The heart—that paragon of natural rhythm—sometimes needs help to stay on beat. Permanent pacemakers, which supply jolts of muscle-contracting current to regulate each thump, can correct chronically irregular hearts, and temporary ones can resolve fleeting dysfunctions that follow open heart surgery. Doctors wire up the heart with electrical leads that pass through the skin, and the muscle tissue envelopes the intruding electrodes like quicksand.
But if the pacemaker is just a temporary precaution, it’s all got to come out. And that’s where it gets tricky.
Dislodging the wires might scar the heart permanently. And the surgery to pull them out could result in bleeding or infection. “Anytime we put sutured wires on the surface of the heart, there's a risk,” says Rishi Arora, a cardiologist and researcher at Northwestern University.
Writing in June in Nature Biotechnology, Arora’s team debuted a “transient” pacemaker that gets the job done, then dissolves away. The device weighs about a 10th as much as a dime, and it receives wireless power through a tiny metallic coil antenna, which funnels pacemaking zaps into even tinier electrodes. Then it performs its disappearing act—all of its electrical components are biocompatible and bioresorbable within three months.
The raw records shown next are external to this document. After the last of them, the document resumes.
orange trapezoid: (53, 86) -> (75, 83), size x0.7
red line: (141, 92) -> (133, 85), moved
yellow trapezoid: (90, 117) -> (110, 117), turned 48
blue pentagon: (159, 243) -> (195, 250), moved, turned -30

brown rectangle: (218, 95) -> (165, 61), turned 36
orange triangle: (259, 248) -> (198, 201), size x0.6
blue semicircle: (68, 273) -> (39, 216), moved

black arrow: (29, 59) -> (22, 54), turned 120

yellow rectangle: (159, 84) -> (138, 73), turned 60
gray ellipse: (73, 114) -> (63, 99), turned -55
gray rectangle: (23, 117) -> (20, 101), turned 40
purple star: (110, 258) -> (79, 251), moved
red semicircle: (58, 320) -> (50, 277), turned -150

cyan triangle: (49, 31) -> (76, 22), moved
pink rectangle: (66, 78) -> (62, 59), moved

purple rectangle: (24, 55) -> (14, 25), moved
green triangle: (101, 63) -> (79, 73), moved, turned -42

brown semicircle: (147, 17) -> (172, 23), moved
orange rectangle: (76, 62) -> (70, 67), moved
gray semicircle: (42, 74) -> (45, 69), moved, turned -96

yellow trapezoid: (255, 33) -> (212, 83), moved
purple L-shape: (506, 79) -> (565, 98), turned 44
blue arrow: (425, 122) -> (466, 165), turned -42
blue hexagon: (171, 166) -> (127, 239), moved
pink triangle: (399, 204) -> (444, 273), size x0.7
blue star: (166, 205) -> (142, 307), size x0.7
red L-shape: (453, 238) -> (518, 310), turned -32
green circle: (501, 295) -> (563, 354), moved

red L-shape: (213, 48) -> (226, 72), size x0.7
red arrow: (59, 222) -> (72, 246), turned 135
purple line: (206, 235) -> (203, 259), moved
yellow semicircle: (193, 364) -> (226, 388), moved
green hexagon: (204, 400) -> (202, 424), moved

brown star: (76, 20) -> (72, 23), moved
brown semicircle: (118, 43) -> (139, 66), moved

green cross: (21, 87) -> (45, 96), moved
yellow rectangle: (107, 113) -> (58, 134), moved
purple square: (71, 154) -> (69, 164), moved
“This is a breakthrough,” says Subha Raman, a cardiologist and director of Indiana University’s Cardiovascular Institute who was not part of the team. Infections from pacemaker removals are common, Raman says, especially among patients with diabetes, which often coincides with heart disease. Plus, if residual wiring stays lodged in the heart, it can make it impossible to run an MRI, a critical diagnostic tool for people who have strokes. A transient device insulates against these consequences.
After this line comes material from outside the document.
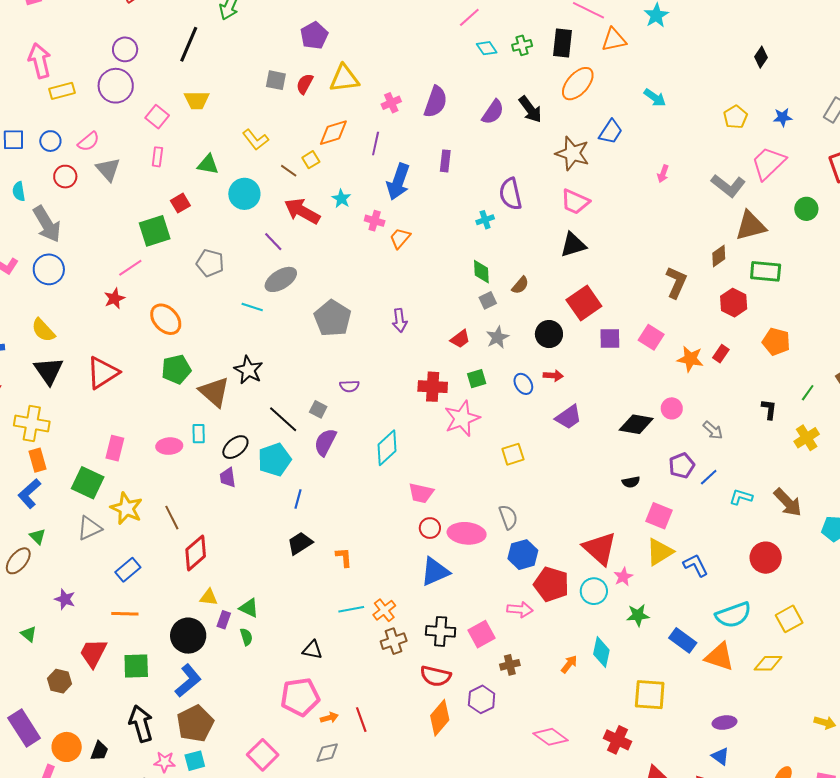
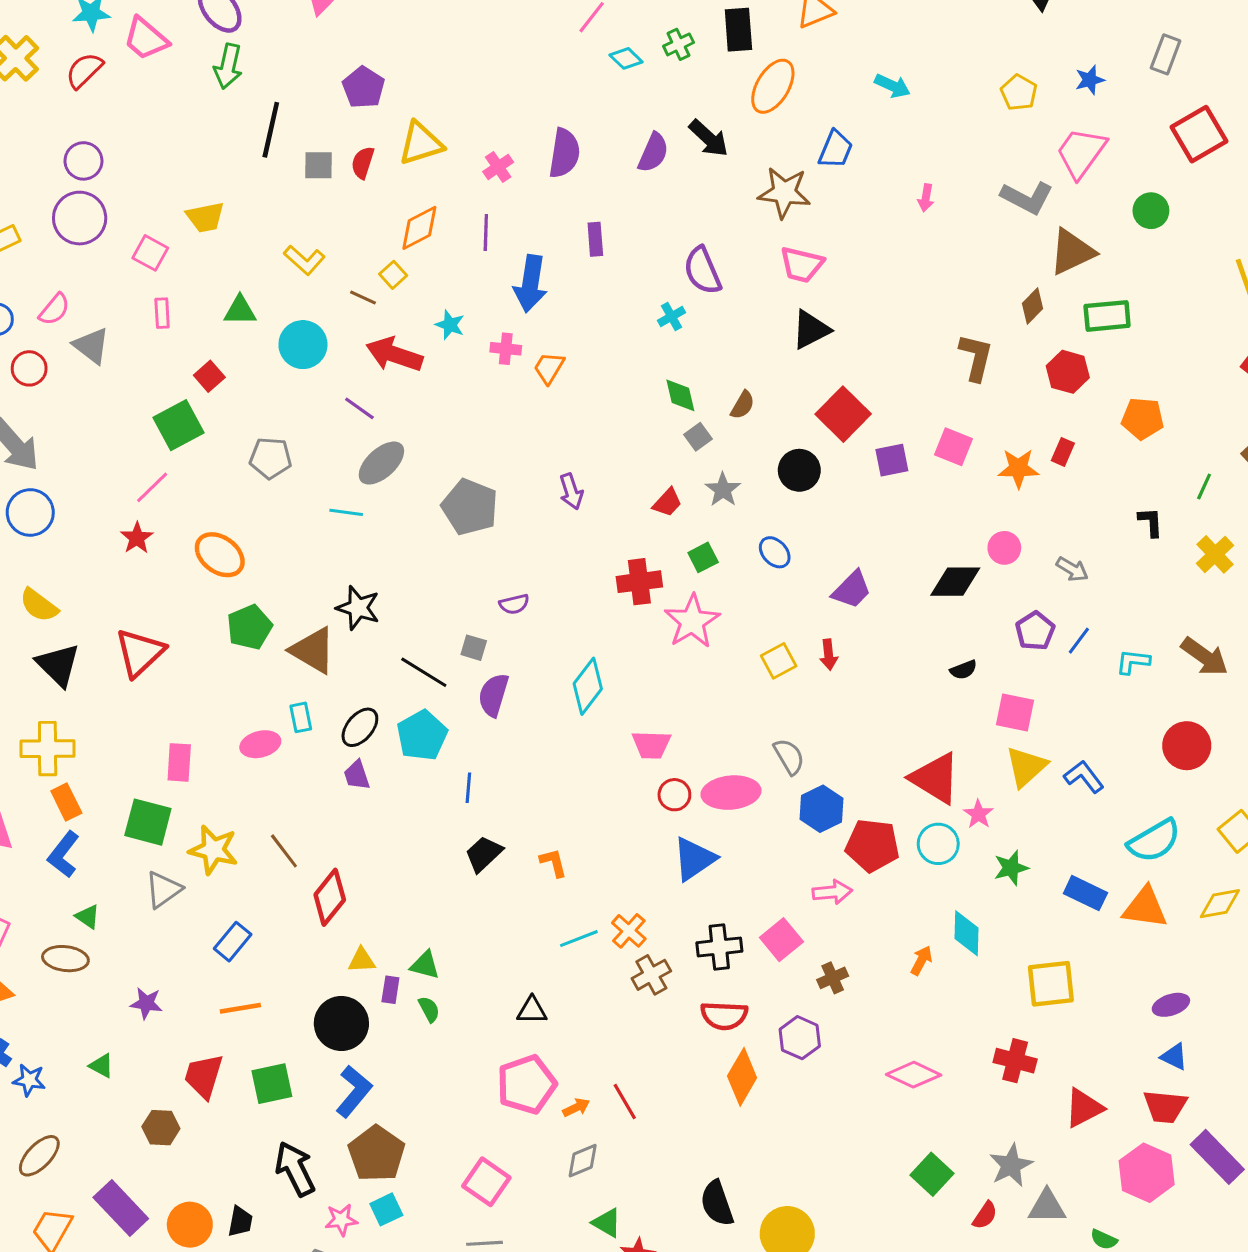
black line: (189, 44) -> (271, 130), moved
red arrow: (553, 376) -> (829, 655), moved, turned 90
brown ellipse: (18, 561) -> (65, 959), turned 68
The secret to making a pacemaker disappear comes down to chemistry. It has long been known that polymers and certain metals, such as iron, magnesium, and tungsten, can naturally dissolve into the body as nontoxic waste. But medical electronics need more than just metals and plastic; they need semiconductors that precisely manage programmed inputs and outputs. John Rogers, a biomedical engineer at Northwestern who co-led the project, remembers feeling stuck: “What are you going to use for the semiconductor?” Rogers recalls thinking. “We didn't really have an answer for that.”
The breakthrough came in 2012: It turned out that silicon could be bioresorbable. “When you're playing around with super-thin silicon, then you notice funny things,” Rogers says. Researchers in his lab engineered the element into wires, membranes, and ribbons that were far thinner than the silicon chips you’d find in most electronics. “One of my postdocs noticed that if he left some of this silicon immersed in a water bath for a few days, he couldn't find the silicon anymore,” Rogers recalls. “So that tipped us off to the fact that there might be something interesting happening.”
In water, silicon atoms flake off like dead skin, nanometer by nanometer, then vanish. “The fact that you can kind of use the workhorse material that serves as a foundation for all of consumer electronics gadgetry really opens up a wealth of opportunities,” Rogers says.